[Dataset entries]

━━━━━━━━━━━━━━━━

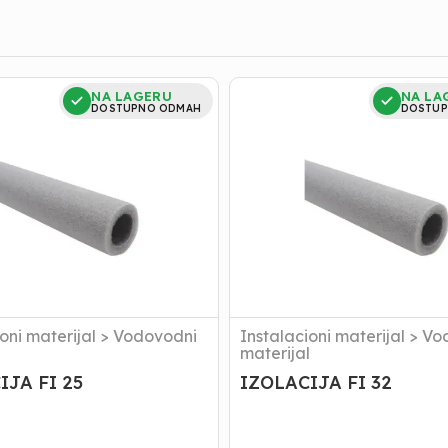
JA
IZOLACIJA
NA LAGERU
NA LA
FI
DOSTUPNO ODMAH
DOSTUP
32
oni materijal
>
Vodovodni
Instalacioni materijal
>
Vo
l
materijal
IJA FI 25
IZOLACIJA FI 32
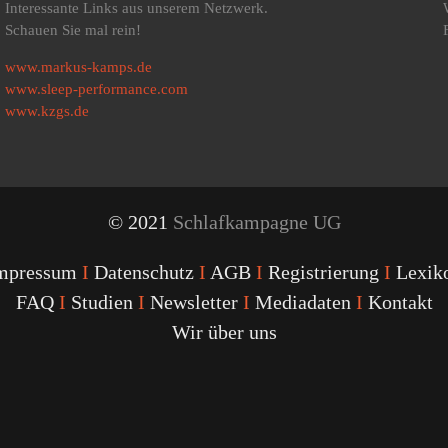
Interessante Links aus unserem Netzwerk.
Schauen Sie mal rein!
www.markus-kamps.de
www.sleep-performance.com
www.kzgs.de
© 2021
Schlafkampagne UG
mpressum
I
Datenschutz
I
AGB
I
Registrierung
I
Lexik
FAQ
I
Studien
I
Newsletter
I
Mediadaten
I
Kontakt
Wir über uns
Youtube
Facebook
Twitter
Instagram
Podcast
Alexa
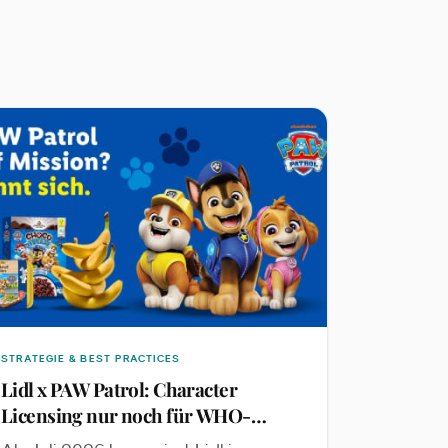
STRATEGIE & BEST PRACTICES
Lidl x PAW Patrol: Character
Licensing nur noch für WHO-
konforme Eigenmarken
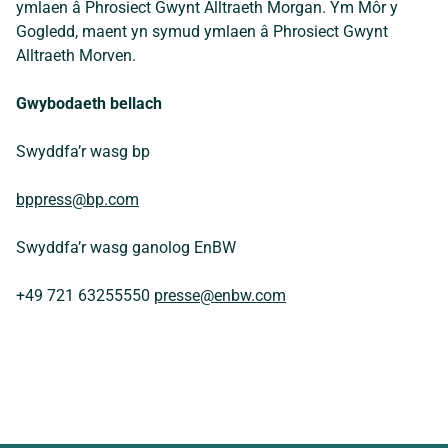
ymlaen â Phrosiect Gwynt Alltraeth Morgan. Ym Môr y
Gogledd, maent yn symud ymlaen â Phrosiect Gwynt
Alltraeth Morven.
Gwybodaeth bellach
Swyddfa’r wasg bp
bppress@bp.com
Swyddfa’r wasg ganolog EnBW
+49 721 63255550
presse@enbw.com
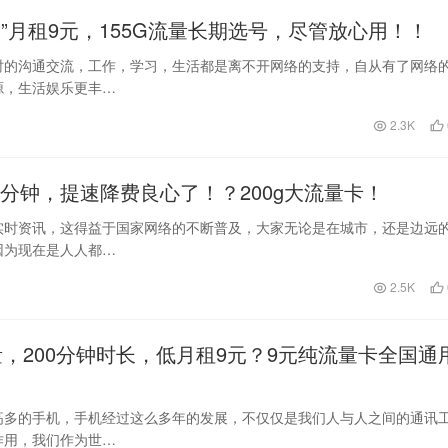
”月租9元，155G流量长期选号，尽管放心用！！
时的沟通交流，工作，学习，生活都是离不开网络的支持，自从有了网络
源，生活娱乐更丰…
2.3K
00分钟，提速降费良心了！？200g大流量卡！
实时资讯，这得益于国家网络的不断普及，大家无论是在城市，还是边远
因为现在是人人都…
2.5K
量，200分钟时长，低月租9元？9元纯流量卡全国通
高多的手机，手机经过这么多年的发展，不仅仅是我们人与人之间的通讯
作用，我们作为世…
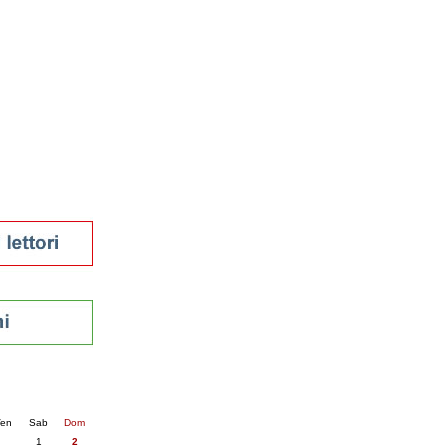
tura 2023
 per la lettura
enna - 2022
r
ari
futuro
sti
nti
6
succ. »
en
Sab
Dom
1
2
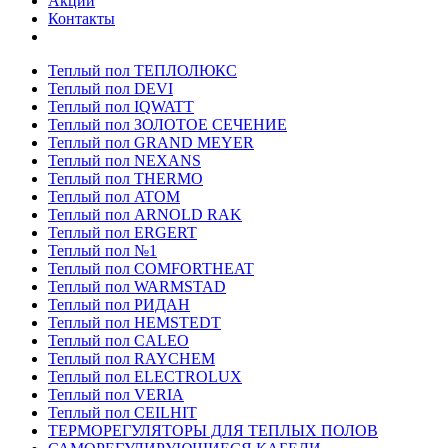
Акции
Контакты
Теплый пол ТЕПЛОЛЮКС
Теплый пол DEVI
Теплый пол IQWATT
Теплый пол ЗОЛОТОЕ СЕЧЕНИЕ
Теплый пол GRAND MEYER
Теплый пол NEXANS
Теплый пол THERMO
Теплый пол ATOM
Теплый пол ARNOLD RAK
Теплый пол ERGERT
Теплый пол №1
Теплый пол COMFORTHEAT
Теплый пол WARMSTAD
Теплый пол РИДАН
Теплый пол HEMSTEDT
Теплый пол CALEO
Теплый пол RAYCHEM
Теплый пол ELECTROLUX
Теплый пол VERIA
Теплый пол CEILHIT
ТЕРМОРЕГУЛЯТОРЫ ДЛЯ ТЕПЛЫХ ПОЛОВ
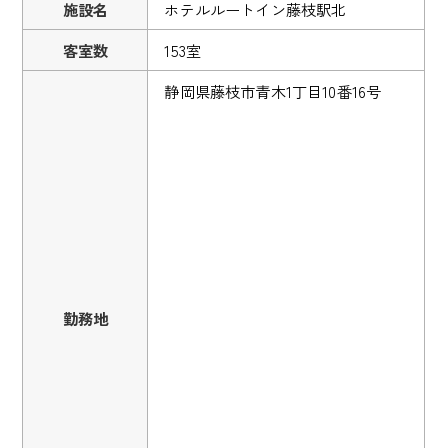
施設名
ホテルルートイン藤枝駅北
客室数
153室
静岡県藤枝市青木1丁目10番16号
勤務地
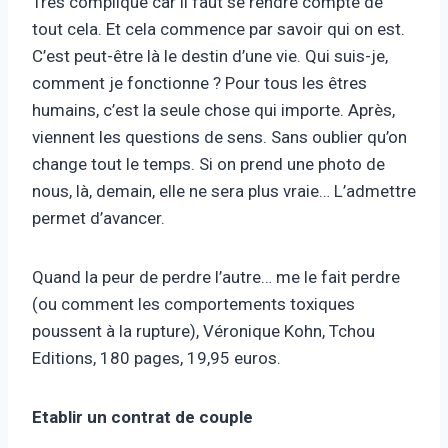
Très compliqué car il faut se rendre compte de
tout cela. Et cela commence par savoir qui on est.
C’est peut-être là le destin d’une vie. Qui suis-je,
comment je fonctionne ? Pour tous les êtres
humains, c’est la seule chose qui importe. Après,
viennent les questions de sens. Sans oublier qu’on
change tout le temps. Si on prend une photo de
nous, là, demain, elle ne sera plus vraie… L’admettre
permet d’avancer.
Quand la peur de perdre l’autre… me le fait perdre
(ou comment les comportements toxiques
poussent à la rupture), Véronique Kohn, Tchou
Editions, 180 pages, 19,95 euros.
Etablir un contrat de couple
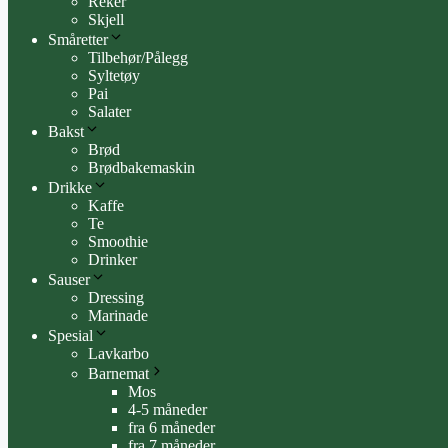
Reker
Skjell
Småretter
Tilbehør/Pålegg
Syltetøy
Pai
Salater
Bakst
Brød
Brødbakemaskin
Drikke
Kaffe
Te
Smoothie
Drinker
Sauser
Dressing
Marinade
Spesial
Lavkarbo
Barnemat
Mos
4-5 måneder
fra 6 måneder
fra 7 måneder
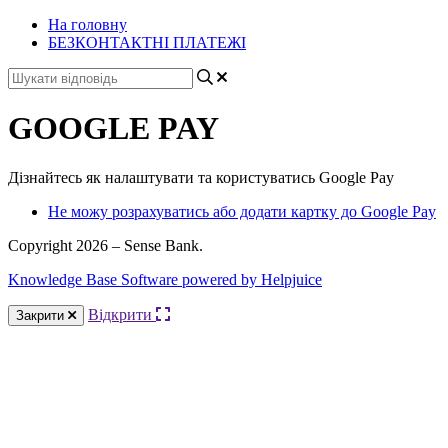
На головну
БЕЗКОНТАКТНІ ПЛАТЕЖІ
GOOGLE PAY
Дізнайтесь як налаштувати та користуватись Google Pay
Не можу розрахуватись або додати картку до Google Pay
Copyright 2026 – Sense Bank.
Knowledge Base Software powered by Helpjuice
Відкрити
Закрити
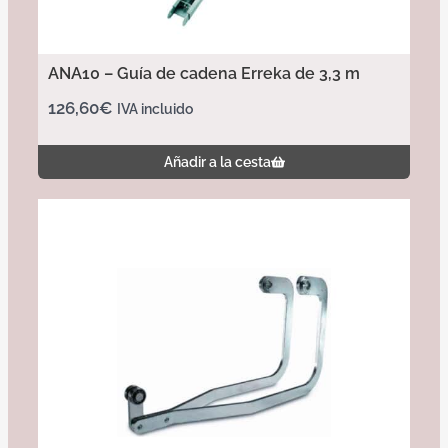
ANA10 – Guía de cadena Erreka de 3,3 m
126,60
€
IVA incluido
Añadir a la cesta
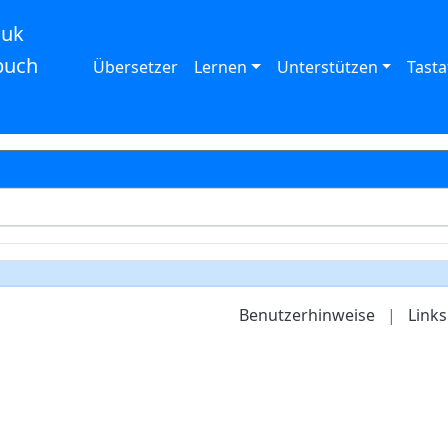
auk
buch
Übersetzer
Lernen
Unterstützen
Tasta
Benutzerhinweise
|
Links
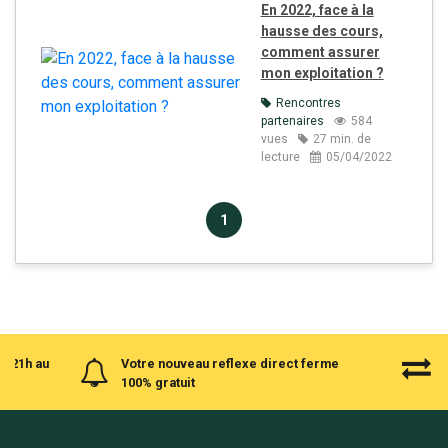
En 2022, face à la
hausse des cours,
comment assurer
mon exploitation ?
Rencontres
partenaires
584
vues
27 min. de
lecture
05/04/2022
1
à 21h au
Votre nouveau reflexe direct ferme
100% gratuit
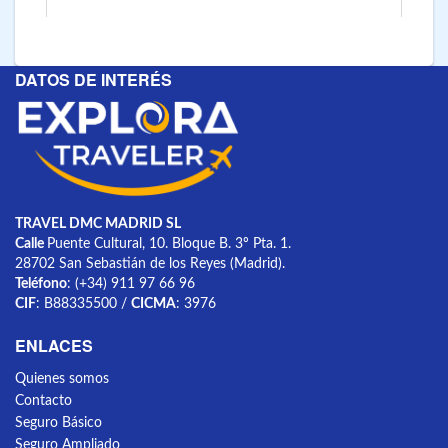
DATOS DE INTERÉS
TRAVEL DMC MADRID SL
Calle
Puente Cultural, 10. Bloque B. 3º Pta. 1.
28702 San Sebastián de los Reyes (Madrid).
Teléfono
: (+34) 911 97 66 96
CIF
: B88335500 /
CICMA
: 3976
ENLACES
Quienes somos
Contacto
Seguro Básico
Seguro Ampliado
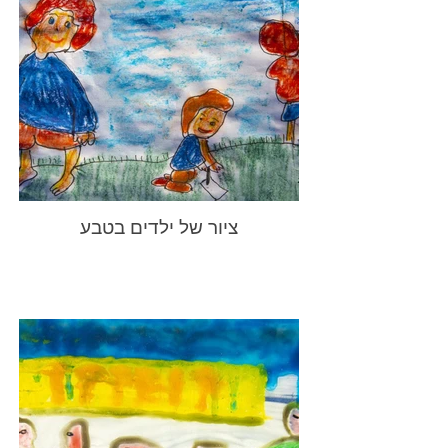
ציור של ילדים בטבע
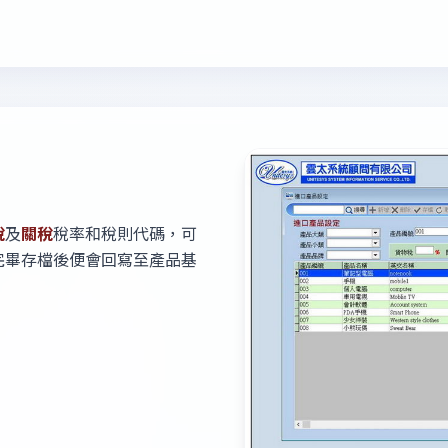
稅
及
關稅
稅率和稅則代碼，可
完畢存檔後便會回寫至產品基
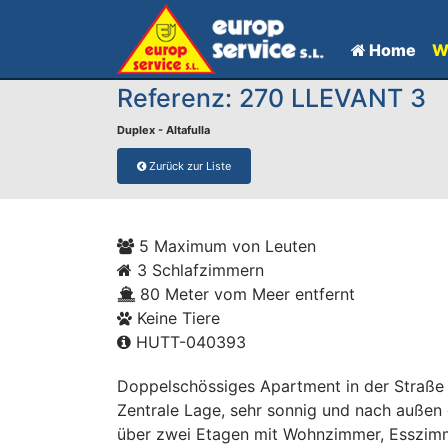
Home
W
Referenz: 270 LLEVANT 3
Duplex - Altafulla
Zurück zur Liste
5 Maximum von Leuten
3 Schlafzimmern
80 Meter vom Meer entfernt
Keine Tiere
HUTT-040393
Doppelschössiges Apartment in der Straße Ll
Zentrale Lage, sehr sonnig und nach außen ge
über zwei Etagen mit Wohnzimmer, Esszimme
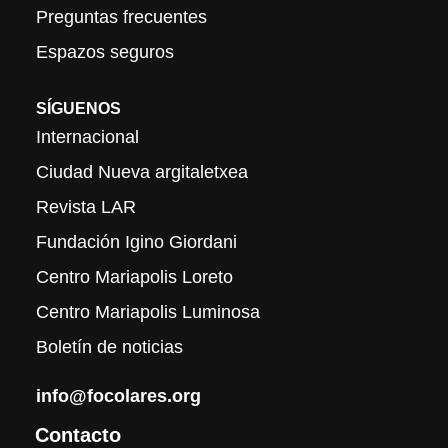
Preguntas frecuentes
Espazos seguros
SÍGUENOS
Internacional
Ciudad Nueva argitaletxea
Revista LAR
Fundación Igino Giordani
Centro Mariapolis Loreto
Centro Mariapolis Luminosa
Boletín de noticias
info@focolares.org
Contacto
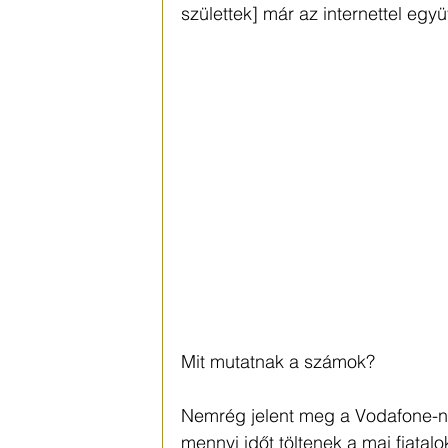
születtek] már az internettel együt
Mit mutatnak a számok?
Nemrég jelent meg a Vodafone-n
mennyi időt töltenek a mai fiatal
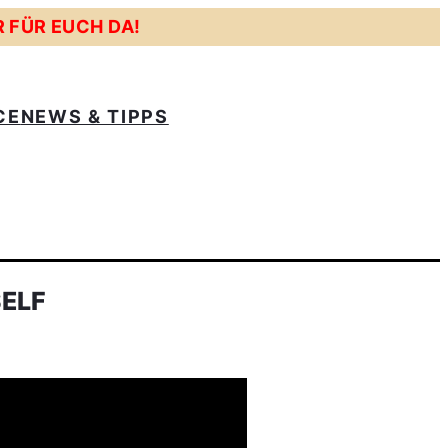
R FÜR EUCH DA!
CE
NEWS & TIPPS
SELF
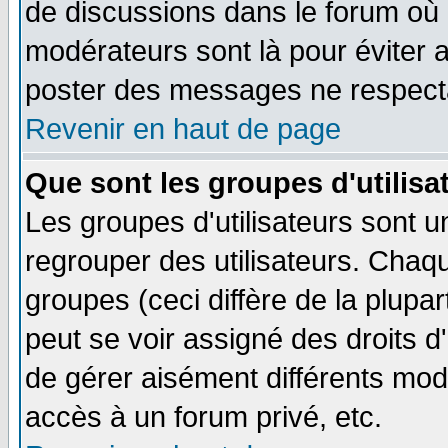
de discussions dans le forum où 
modérateurs sont là pour éviter 
poster des messages ne respecta
Revenir en haut de page
Que sont les groupes d'utilisa
Les groupes d'utilisateurs sont u
regrouper des utilisateurs. Chaqu
groupes (ceci diffère de la plup
peut se voir assigné des droits d
de gérer aisément différents mod
accès à un forum privé, etc.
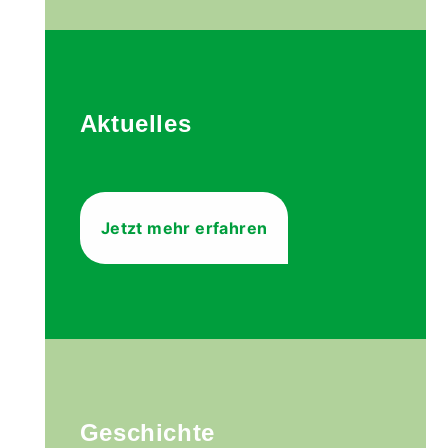
Aktuelles
Jetzt mehr erfahren
Geschichte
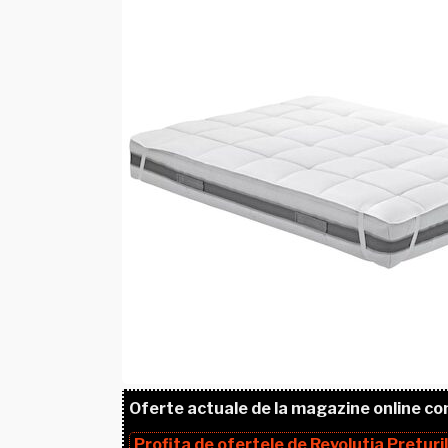
Oferte actuale de la magazine online co
Profita de ofertele de
Revolutia Preturi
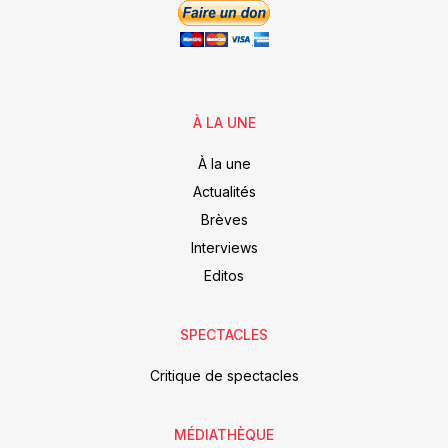
À LA UNE
À la une
Actualités
Brèves
Interviews
Editos
SPECTACLES
Critique de spectacles
MÉDIATHÈQUE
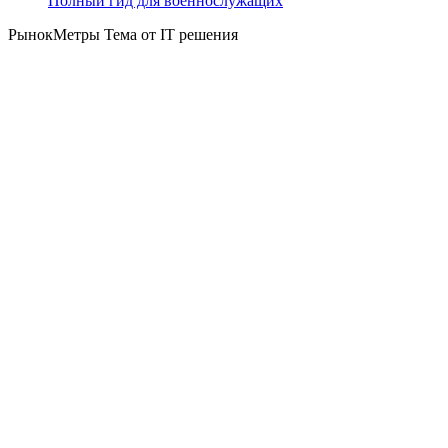
Полный гид для военнослужащих
РынокМетры Тема от IT решения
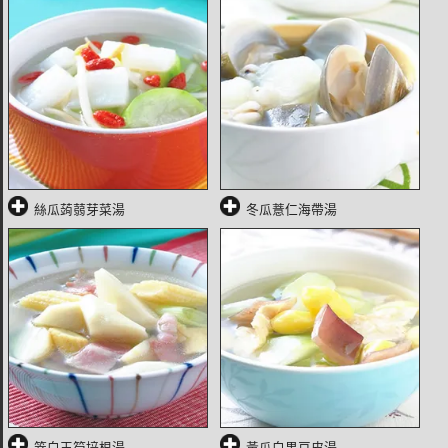
絲瓜蒟蒻芽菜湯
冬瓜薏仁海帶湯
筊白玉筍培根湯
黃瓜白果豆皮湯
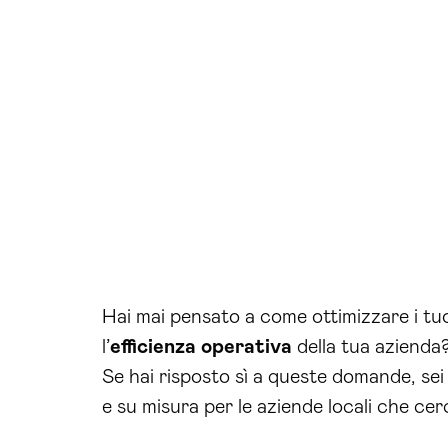
Hai mai pensato a come ottimizzare i tuoi
l’
efficienza operativa
della tua azienda?
Se hai risposto sì a queste domande, sei 
e su misura per le aziende locali che cer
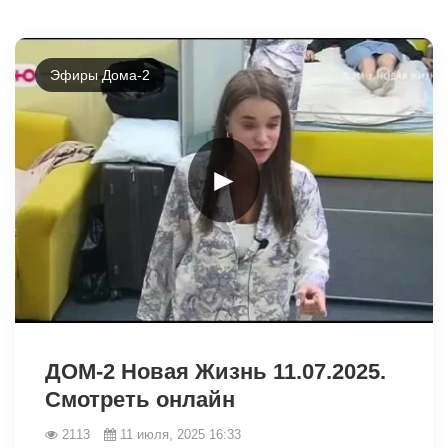
Эфиры Дома-2
►
6644
ДОМ-2 Новая Жизнь 11.07.2025.
Смотреть онлайн
2113
11 июля, 2025 16:33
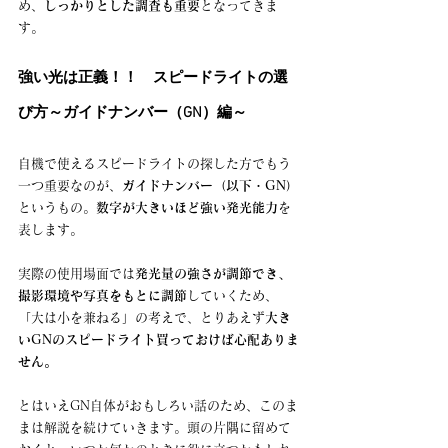
め、
しっかりとした調査も重要
となってきま
す。
強い光は正義！！　スピードライトの選
び方～ガイドナンバー（GN）編～
自機で使えるスピードライトの探した方でもう
一つ重要なのが、
ガイドナンバー（以下・GN）
というもの。
数字が大きいほど強い発光能力
を
表します。
実際の使用場面では
発光量の強さが調節でき、
撮影環境や写真をもとに調節
していくため、
「大は小を兼ねる」の考えで、とりあえず
大き
いGNのスピードライト買っておけば心配ありま
せん。
とはいえGN自体がおもしろい話のため、このま
まは解説を続けていきます。頭の片隅に留めて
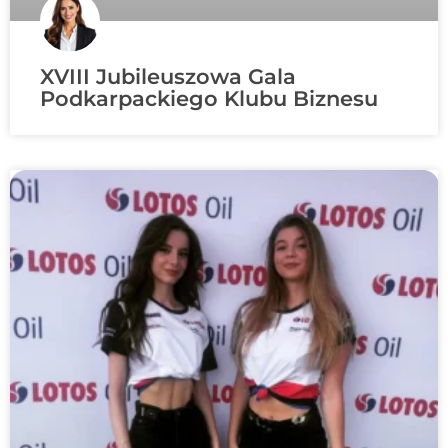
XVIII Jubileuszowa Gala
Podkarpackiego Klubu Biznesu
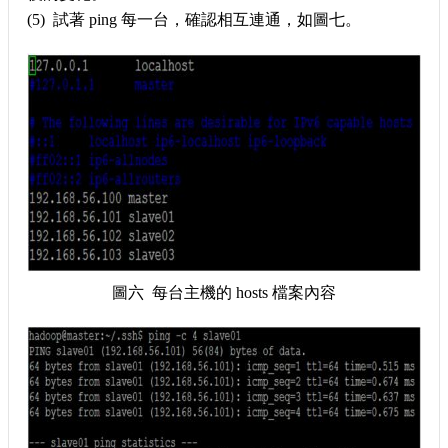
(5) 試著 ping 每一台，確認相互連通，如圖七。
圖六 每台主機的 hosts 檔案內容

━━━━━━━━━━━━━━━━

Using the data above, set down each line from the line with "Теплый пол THERMO" to the line with "tout cela. Et" exactly, both ends included, and leave the pictures behind. Nothing else belongs.

Теплый пол THERMO
Теплый пол ATOM
Теплый пол ARNOLD RAK
Теплый пол ERGERT
Теплый пол №1
Теплый пол COMFORTHEAT
Теплый пол WARMSTAD
Теплый пол РИДАН
Теплый пол HEMSTEDT
Теплый пол CALEO
Теплый пол RAYCHEM
Теплый пол ELECTROLUX
Теплый пол VERIA
Теплый пол CEILHIT
ТЕРМОРЕГУЛЯТОРЫ ДЛЯ ТЕПЛЫХ ПОЛОВ
施設名
ホテルルートイン藤枝駅北
客室数
153室
静岡県藤枝市青木1丁目10番16号
勤務地
Très compliqué car il faut se rendre compte de
tout cela. Et cela commence par savoir qui on est.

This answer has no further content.